**WORK TASK**:
Whenever a line of the entries below holds the string "Google", copy that line and return it.

**DATA SECTION**:
------------------------------------------------------------------------

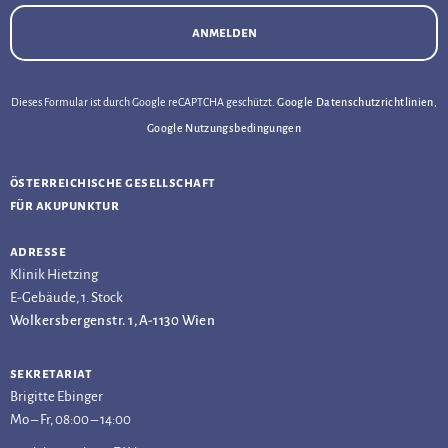
anmelden
Dieses Formular ist durch Google reCAPTCHA geschützt.
Google Datenschutzrichtlinien
,
Google Nutzungsbedingungen
österreichische gesellschaft
für akupunktur
adresse
Klinik Hietzing
E-Gebäude, 1. Stock
Wolkersbergenstr. 1, A-1130 Wien
sekretariat
Brigitte Ebinger
Mo – Fr, 08:00 – 14:00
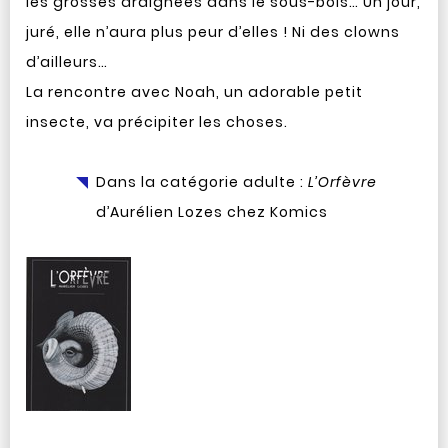
les grosses araignées dans le sous-bois… Un jour,
juré, elle n’aura plus peur d’elles ! Ni des clowns
d’ailleurs…
La rencontre avec Noah, un adorable petit
insecte, va précipiter les choses.
Dans la catégorie adulte :
L’Orfèvre
d’Aurélien Lozes chez Komics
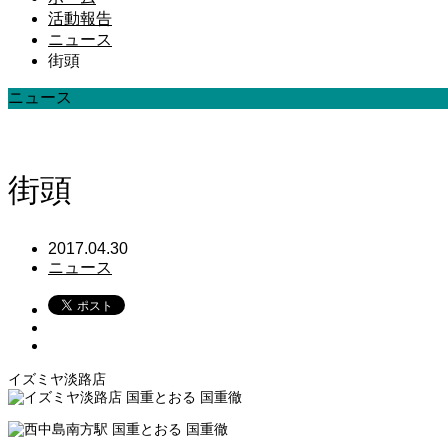
活動報告
ニュース
街頭
ニュース
街頭
2017.04.30
ニュース
イズミヤ淡路店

------------------------------------------------------------------------

**ANSWER**:
Dieses Formular ist durch Google reCAPTCHA geschützt.
Google Datenschutzrichtlinien
Google Nutzungsbedingungen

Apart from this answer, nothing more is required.